Nel libro è molto riconoscente a un «quarto» uomo.
«Armando Picchi. Stiamo perdendo, sono un ragazzo sulla panchina della Juve. Picchi, l’allenatore, mi guarda: “Maestro, vai in campo, gioca come sai e vedrai che non uscirai più”. E poi: “Ricordati che Maestro io l’ho detto soltanto a Mario Corso”. Picchi, il libero della Grande Inter di Herrera, sarebbe diventato un tecnico formidabile, purtroppo se ne è andato troppo presto».
Maradona o Pelé?
«Sono Brasil, dovrei scegliere Pelé, ma Diego è stato unico. Dico Maradona».
Dietro Pelé e Maradona?
«Dei miei tempi, Cruijff, Platini e Zico sullo stesso piano».
Il giocatore più forte di oggi?
«Messi è l’unico in cui ritrovo certi colpi di Maradona».
Messi o Maradona?
«Diego resta inarrivabile».
Gli italiani più bravi?
«Negli ultimi vent’anni Baggio, Del Piero e Totti. Del Piero andavo a vederlo nel Padova da osservatore della Juve e facevo relazioni entusiastiche.

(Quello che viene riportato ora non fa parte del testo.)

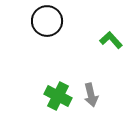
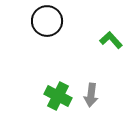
gray arrow: rotated 20 degrees clockwise
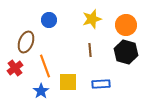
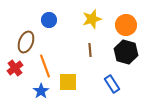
blue rectangle: moved 11 px right; rotated 60 degrees clockwise
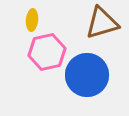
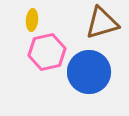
blue circle: moved 2 px right, 3 px up
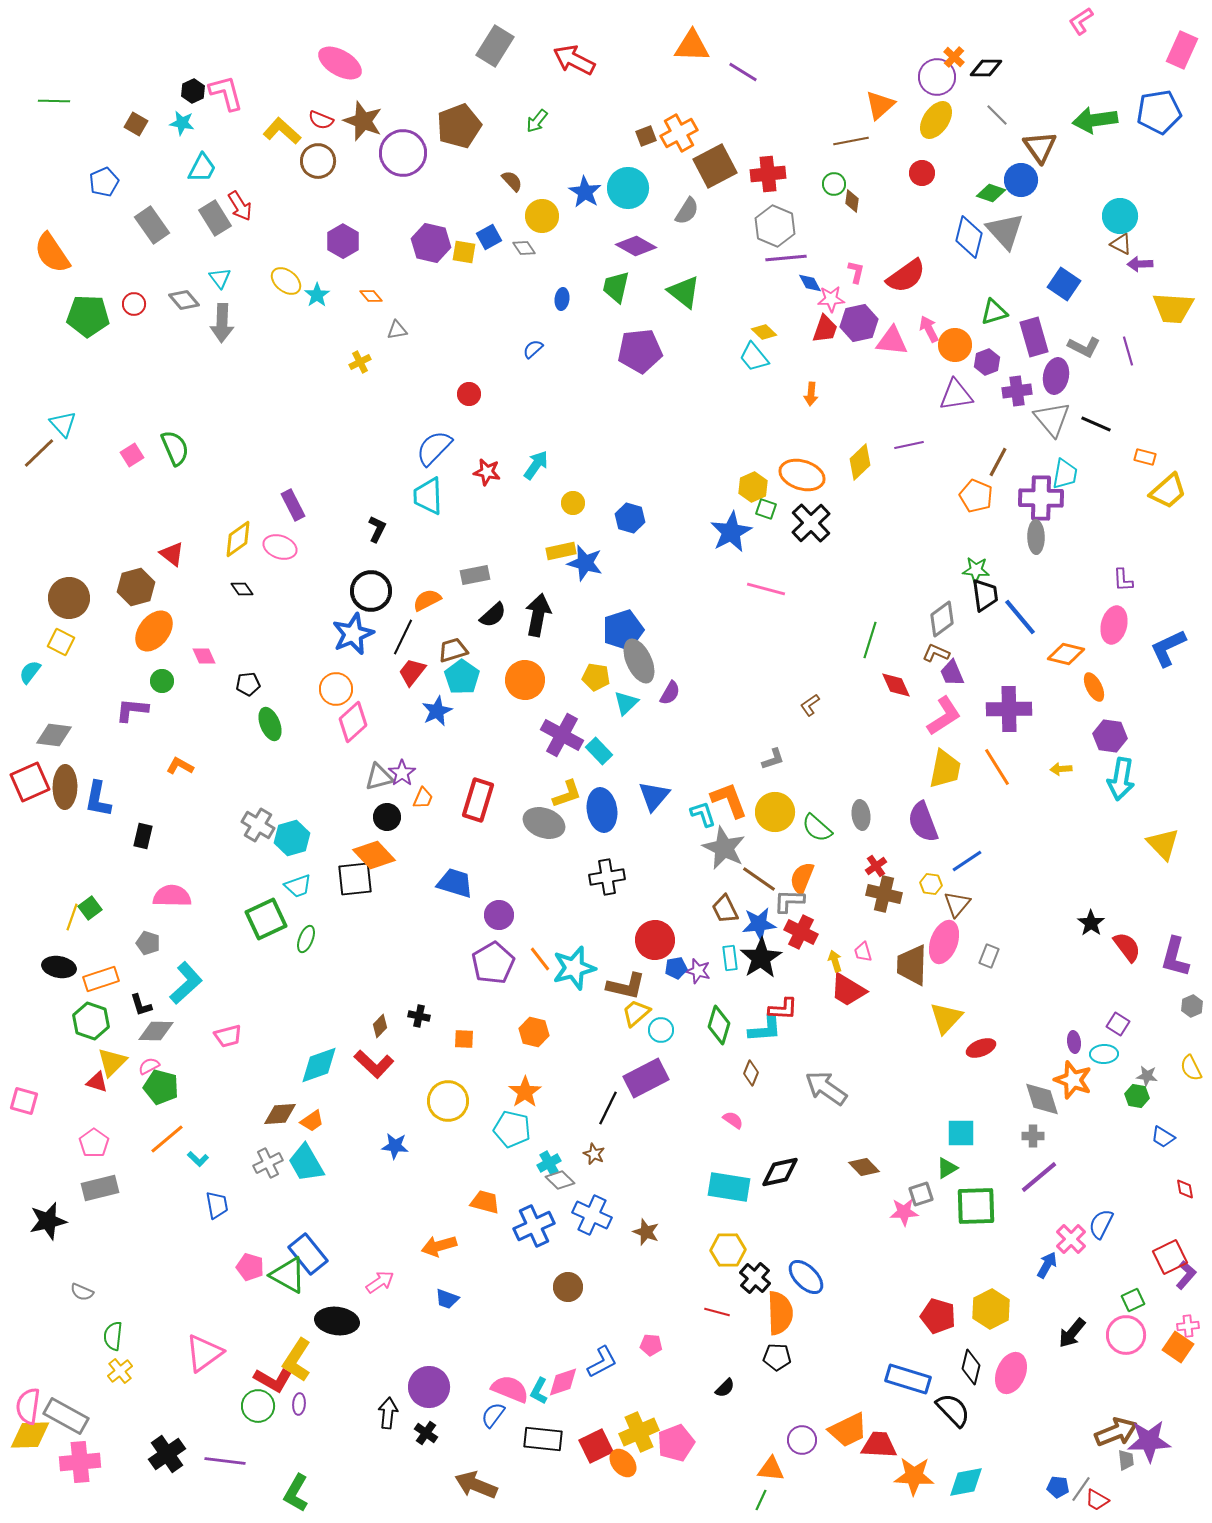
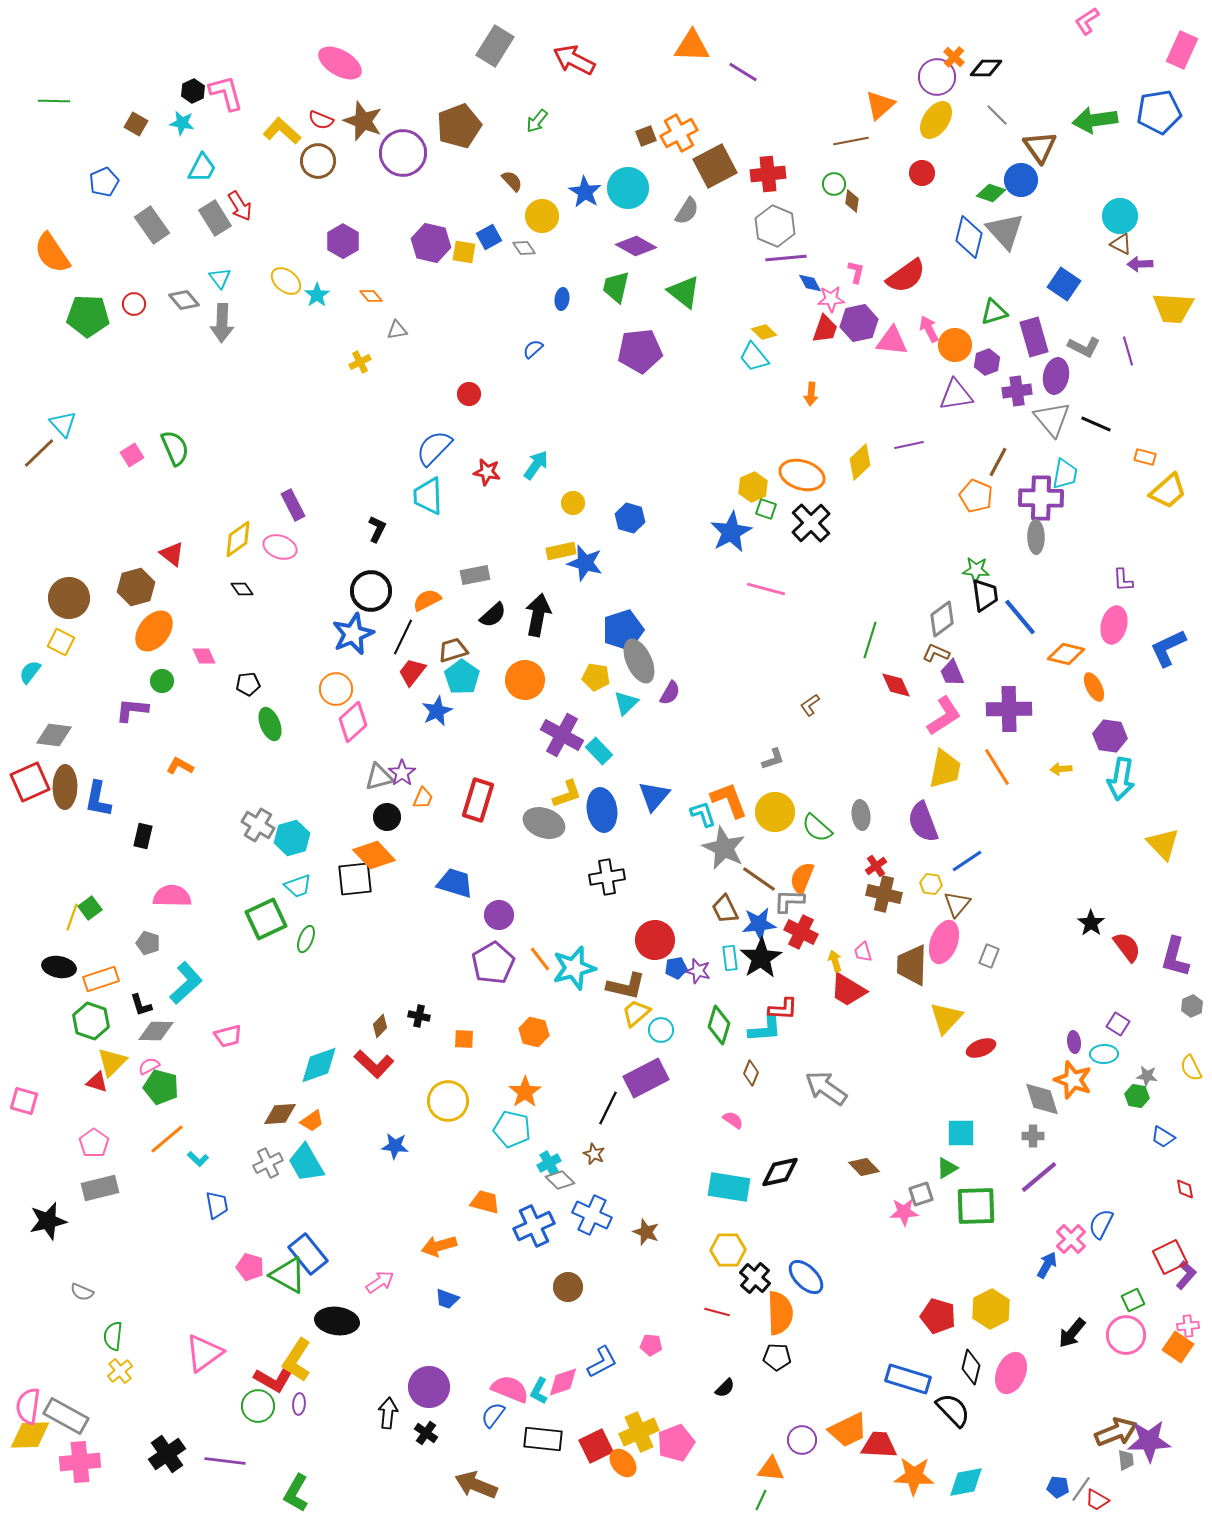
pink L-shape at (1081, 21): moved 6 px right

Un giorno mi telefonano dalla sede: “Franco, il Milan vuole soffiarci questo giovane. Che cosa facciamo?”. E io: “Prendiamolo subito”. Poco dopo si gioca Udinese-Juve e porto Ale nel nostro ritiro, all’hotel Là di Moret. Presento Del Piero a Boniperti, il presidente lo scruta e che cosa gli dice? “Ragazzo, ti aspetto a Torino coi capelli tagliati”. Ma sì, dai, aveva ragione Boniperti: vincere è l’unica cosa che conta».